First Bancorp Agrees to Sell Nonperforming Commercial Loans

First Bancorp, the holding company for FirstBank Puerto Rico, said that the financial institution has reached three separate agreements to sell a total of $532 million of unpaid principal balance in classified and nonperforming commercial loans.

The overall purchase price to acquire these nonperforming loans was $201 million.

On March 28, FirstBank, based in San Juan, completed the sale of a portfolio on nonperforming and classified commercial real estate loans, construction loans, and commercial loans with an unpaid principal balance of $378 million to Lone Star Funds. The purchase price for the assets is equal to 31.8% of the unpaid principal balance of the loans, or $120 million in an all cash transaction.

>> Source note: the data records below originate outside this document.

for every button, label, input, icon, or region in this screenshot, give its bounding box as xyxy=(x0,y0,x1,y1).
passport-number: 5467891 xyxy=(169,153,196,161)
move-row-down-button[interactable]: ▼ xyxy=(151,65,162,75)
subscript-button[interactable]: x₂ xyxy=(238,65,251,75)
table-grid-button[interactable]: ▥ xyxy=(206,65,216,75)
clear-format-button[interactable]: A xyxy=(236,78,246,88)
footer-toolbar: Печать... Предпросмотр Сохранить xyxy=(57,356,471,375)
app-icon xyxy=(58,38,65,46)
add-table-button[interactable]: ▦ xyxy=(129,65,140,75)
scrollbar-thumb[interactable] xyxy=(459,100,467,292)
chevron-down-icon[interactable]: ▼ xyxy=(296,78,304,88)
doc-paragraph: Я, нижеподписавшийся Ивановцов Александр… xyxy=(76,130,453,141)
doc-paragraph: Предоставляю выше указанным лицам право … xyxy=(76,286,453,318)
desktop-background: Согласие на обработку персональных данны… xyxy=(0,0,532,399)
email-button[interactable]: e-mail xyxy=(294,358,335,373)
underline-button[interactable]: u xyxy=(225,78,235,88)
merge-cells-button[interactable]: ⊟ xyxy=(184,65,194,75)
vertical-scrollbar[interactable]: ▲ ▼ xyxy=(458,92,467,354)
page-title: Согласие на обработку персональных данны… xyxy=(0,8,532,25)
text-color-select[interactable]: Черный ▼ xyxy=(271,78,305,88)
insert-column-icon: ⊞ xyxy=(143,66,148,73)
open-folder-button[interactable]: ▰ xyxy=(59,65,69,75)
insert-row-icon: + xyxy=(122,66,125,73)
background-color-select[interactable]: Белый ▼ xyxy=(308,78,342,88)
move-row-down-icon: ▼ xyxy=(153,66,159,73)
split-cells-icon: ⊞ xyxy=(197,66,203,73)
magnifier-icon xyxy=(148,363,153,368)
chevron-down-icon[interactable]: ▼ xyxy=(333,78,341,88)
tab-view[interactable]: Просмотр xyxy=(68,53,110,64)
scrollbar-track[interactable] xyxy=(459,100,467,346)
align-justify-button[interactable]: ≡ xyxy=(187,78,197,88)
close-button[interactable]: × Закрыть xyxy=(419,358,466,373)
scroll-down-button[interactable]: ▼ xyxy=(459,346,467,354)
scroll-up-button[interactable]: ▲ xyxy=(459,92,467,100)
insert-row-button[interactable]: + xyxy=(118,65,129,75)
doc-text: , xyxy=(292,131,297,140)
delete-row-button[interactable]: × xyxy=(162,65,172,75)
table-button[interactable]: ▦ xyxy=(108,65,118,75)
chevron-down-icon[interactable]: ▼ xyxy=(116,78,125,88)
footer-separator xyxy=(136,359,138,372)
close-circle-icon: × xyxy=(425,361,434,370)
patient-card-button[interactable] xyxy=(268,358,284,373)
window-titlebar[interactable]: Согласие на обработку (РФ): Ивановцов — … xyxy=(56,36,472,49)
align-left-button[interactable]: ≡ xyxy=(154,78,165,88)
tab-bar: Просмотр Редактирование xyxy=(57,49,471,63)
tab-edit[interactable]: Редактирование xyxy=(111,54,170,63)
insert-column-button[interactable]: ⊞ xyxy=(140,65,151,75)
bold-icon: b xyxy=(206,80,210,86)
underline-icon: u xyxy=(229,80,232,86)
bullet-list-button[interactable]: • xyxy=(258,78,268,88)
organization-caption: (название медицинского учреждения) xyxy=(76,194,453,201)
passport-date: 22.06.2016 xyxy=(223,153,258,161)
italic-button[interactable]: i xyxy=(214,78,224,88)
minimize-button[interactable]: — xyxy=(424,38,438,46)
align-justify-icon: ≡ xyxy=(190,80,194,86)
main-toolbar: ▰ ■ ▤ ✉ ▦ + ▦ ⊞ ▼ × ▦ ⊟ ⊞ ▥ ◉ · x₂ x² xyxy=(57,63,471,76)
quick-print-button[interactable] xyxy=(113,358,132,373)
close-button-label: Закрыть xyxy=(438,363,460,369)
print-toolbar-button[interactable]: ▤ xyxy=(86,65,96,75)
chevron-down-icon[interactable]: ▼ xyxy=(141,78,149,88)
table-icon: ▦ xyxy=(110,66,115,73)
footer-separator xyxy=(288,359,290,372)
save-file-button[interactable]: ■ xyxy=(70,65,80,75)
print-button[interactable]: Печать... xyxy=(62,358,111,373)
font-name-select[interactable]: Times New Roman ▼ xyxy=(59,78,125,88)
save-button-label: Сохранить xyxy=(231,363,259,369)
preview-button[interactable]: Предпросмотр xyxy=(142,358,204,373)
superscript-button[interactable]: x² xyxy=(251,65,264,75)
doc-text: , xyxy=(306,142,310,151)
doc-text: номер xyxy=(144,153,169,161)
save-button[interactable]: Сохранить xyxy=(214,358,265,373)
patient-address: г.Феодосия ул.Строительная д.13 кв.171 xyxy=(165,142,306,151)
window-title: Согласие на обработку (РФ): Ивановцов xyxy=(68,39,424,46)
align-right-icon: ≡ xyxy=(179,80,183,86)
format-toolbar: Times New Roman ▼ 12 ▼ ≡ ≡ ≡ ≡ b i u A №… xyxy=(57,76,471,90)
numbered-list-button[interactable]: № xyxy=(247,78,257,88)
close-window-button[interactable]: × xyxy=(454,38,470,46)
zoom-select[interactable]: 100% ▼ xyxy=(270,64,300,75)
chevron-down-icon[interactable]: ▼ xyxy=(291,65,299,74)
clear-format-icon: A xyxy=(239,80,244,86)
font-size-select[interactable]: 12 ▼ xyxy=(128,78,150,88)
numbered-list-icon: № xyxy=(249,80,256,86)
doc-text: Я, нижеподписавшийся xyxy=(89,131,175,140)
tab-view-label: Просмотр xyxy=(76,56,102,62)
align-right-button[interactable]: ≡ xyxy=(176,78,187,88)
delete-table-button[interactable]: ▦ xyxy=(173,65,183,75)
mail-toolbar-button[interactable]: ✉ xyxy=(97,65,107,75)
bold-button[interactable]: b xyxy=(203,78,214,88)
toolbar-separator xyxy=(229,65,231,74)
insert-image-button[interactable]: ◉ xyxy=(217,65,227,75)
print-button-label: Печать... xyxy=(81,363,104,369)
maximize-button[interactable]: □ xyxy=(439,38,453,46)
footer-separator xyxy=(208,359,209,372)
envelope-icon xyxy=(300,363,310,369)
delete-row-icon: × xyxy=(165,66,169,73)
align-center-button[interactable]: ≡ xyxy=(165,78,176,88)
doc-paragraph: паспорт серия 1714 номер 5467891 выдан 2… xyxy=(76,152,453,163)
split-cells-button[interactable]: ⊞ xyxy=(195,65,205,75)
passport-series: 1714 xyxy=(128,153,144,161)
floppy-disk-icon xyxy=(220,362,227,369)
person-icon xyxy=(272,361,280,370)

Additionally, the Bank said it reached two agreements—a definitive agreement and a letter of intent—with other third-party investors to sell an additional $154 million of unpaid principal balance in nonperforming commercial and construction loans. The combined sales price for these deals is $81 million, FirstBank said.

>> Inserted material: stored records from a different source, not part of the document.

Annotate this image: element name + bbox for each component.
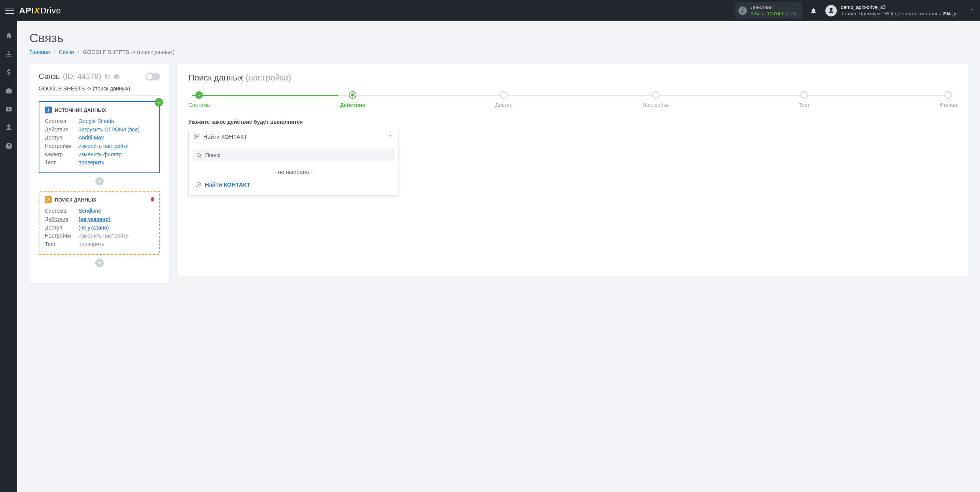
- source-test[interactable]: проверить: [78, 159, 105, 166]
- action-select: Найти КОНТАКТ - не выбрано - Найти КОНТА…: [188, 129, 399, 196]
- menu-toggle[interactable]: [5, 8, 14, 14]
- topbar: API X Drive i Действия: 324 из 100'000 (…: [0, 0, 980, 21]
- nav-video[interactable]: [0, 104, 17, 115]
- source-action[interactable]: Загрузить СТРОКИ (все): [78, 126, 139, 133]
- source-badge-num: 1: [45, 107, 52, 113]
- source-block: 1 ИСТОЧНИК ДАННЫХ СистемаGoogle Sheets Д…: [39, 101, 160, 173]
- tariff-line: Тариф |Премиум PRO| до оплаты осталось 2…: [841, 11, 958, 17]
- stepper: Система Действие Доступ Настройки Тест: [188, 91, 957, 108]
- nav-briefcase[interactable]: [0, 85, 17, 96]
- actions-percent: (0%): [786, 11, 796, 16]
- step-system[interactable]: Система: [188, 91, 210, 108]
- actions-counter[interactable]: i Действия: 324 из 100'000 (0%): [735, 2, 802, 19]
- actions-total: 100'000: [767, 11, 784, 16]
- play-icon: [194, 134, 199, 139]
- add-between-button[interactable]: +: [95, 177, 104, 185]
- chevron-up-icon: [388, 133, 393, 140]
- connection-title: Связь: [39, 72, 60, 81]
- logo-api: API: [19, 6, 34, 16]
- connection-card: Связь (ID: 44178) GOOGLE SHEETS -> (поис…: [29, 64, 169, 283]
- search-block: 2 ПОИСК ДАННЫХ СистемаSendlane Действие(…: [39, 191, 160, 254]
- crumb-links[interactable]: Связи: [59, 49, 74, 55]
- info-icon: i: [738, 7, 747, 15]
- connection-id: (ID: 44178): [63, 72, 101, 81]
- user-menu[interactable]: demo_apix-drive_s3 Тариф |Премиум PRO| д…: [825, 4, 975, 17]
- add-after-button[interactable]: +: [95, 259, 104, 267]
- page: Связь Главная / Связи / GOOGLE SHEETS ->…: [17, 21, 980, 293]
- action-field-label: Укажите какое действие будет выполнятся: [188, 119, 957, 125]
- option-find-contact[interactable]: Найти КОНТАКТ: [193, 178, 395, 191]
- chevron-down-icon: [969, 7, 975, 14]
- dropdown-search-input[interactable]: [205, 152, 391, 158]
- nav-home[interactable]: [0, 30, 17, 41]
- logo-drive: Drive: [40, 6, 61, 16]
- avatar-icon: [825, 5, 837, 16]
- crumb-home[interactable]: Главная: [29, 49, 50, 55]
- source-system[interactable]: Google Sheets: [78, 118, 114, 124]
- step-test[interactable]: Тест: [799, 91, 810, 108]
- sidebar: [0, 21, 17, 293]
- nav-help[interactable]: [0, 141, 17, 151]
- nav-profile[interactable]: [0, 122, 17, 133]
- logo-x: X: [34, 6, 40, 16]
- notifications-icon[interactable]: [810, 7, 817, 14]
- source-badge-label: ИСТОЧНИК ДАННЫХ: [55, 107, 106, 113]
- search-system[interactable]: Sendlane: [78, 208, 101, 214]
- action-dropdown: - не выбрано - Найти КОНТАКТ: [188, 144, 399, 196]
- check-icon: [155, 98, 163, 107]
- source-settings[interactable]: изменить настройки: [78, 143, 129, 149]
- search-badge-num: 2: [45, 196, 52, 203]
- option-none[interactable]: - не выбрано -: [193, 166, 395, 178]
- action-select-box[interactable]: Найти КОНТАКТ: [188, 129, 399, 144]
- play-icon: [196, 182, 201, 187]
- enable-toggle[interactable]: [145, 73, 160, 80]
- search-access[interactable]: (не указано): [78, 225, 109, 231]
- page-title: Связь: [29, 31, 968, 45]
- config-title: Поиск данных (настройка): [188, 73, 957, 83]
- step-settings[interactable]: Настройки: [642, 91, 669, 108]
- gear-icon[interactable]: [113, 74, 119, 80]
- actions-text: Действия: 324 из 100'000 (0%): [751, 5, 796, 16]
- search-action[interactable]: (не указано): [78, 216, 111, 222]
- source-access[interactable]: Andrii Mav: [78, 134, 104, 141]
- connection-subtitle: GOOGLE SHEETS -> (поиск данных): [39, 85, 160, 96]
- action-selected-value: Найти КОНТАКТ: [203, 133, 384, 140]
- config-card: Поиск данных (настройка) Система Действи…: [178, 64, 968, 276]
- nav-connections[interactable]: [0, 49, 17, 59]
- search-test: проверить: [78, 241, 105, 247]
- step-action[interactable]: Действие: [340, 91, 365, 108]
- search-icon: [196, 153, 202, 158]
- actions-used: 324: [751, 11, 759, 16]
- actions-label: Действия:: [751, 5, 796, 11]
- actions-of: из: [760, 11, 765, 16]
- user-name: demo_apix-drive_s3: [841, 4, 958, 10]
- dropdown-search: [193, 149, 395, 162]
- search-badge-label: ПОИСК ДАННЫХ: [55, 197, 96, 203]
- delete-icon[interactable]: [150, 196, 155, 203]
- copy-icon[interactable]: [104, 74, 110, 80]
- breadcrumb: Главная / Связи / GOOGLE SHEETS -> (поис…: [29, 49, 968, 55]
- source-filter[interactable]: изменить фильтр: [78, 151, 122, 157]
- nav-billing[interactable]: [0, 67, 17, 78]
- step-finish[interactable]: Финиш: [940, 91, 957, 108]
- step-access[interactable]: Доступ: [495, 91, 513, 108]
- crumb-current: GOOGLE SHEETS -> (поиск данных): [83, 49, 175, 55]
- search-settings: изменить настройки: [78, 233, 129, 239]
- logo[interactable]: API X Drive: [19, 6, 61, 16]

The transactions are expected to be finalized in the second quarter this year.

At the completion of these transactions, FirstBank will reduce its nonperforming assets by approximately 23%, or $282 million. Also, the Bank will see a pretax loss net of reserves of approximately $65 million due to this sale.

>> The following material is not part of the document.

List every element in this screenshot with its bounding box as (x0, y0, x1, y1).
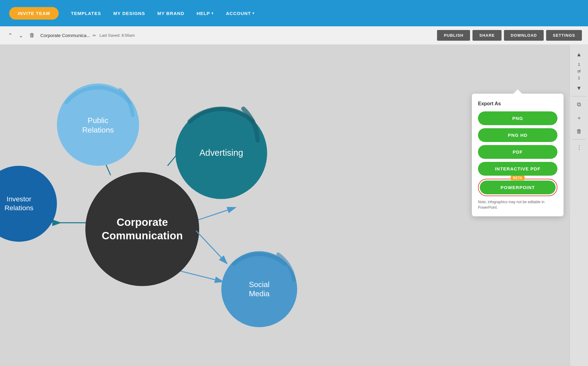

“Through aggressive remediation, these transactions are a positive step as we work toward achieving our goal of substantially reducing problem assets. While there is an impact to earnings, these transactions greatly improve our credit risk profile,” said Aurelio Alemán, president and CEO of First Bancorp. “In addition to improving our risk profile and reducing expenses, these transactions will free up time for management to focus on growth opportunities.”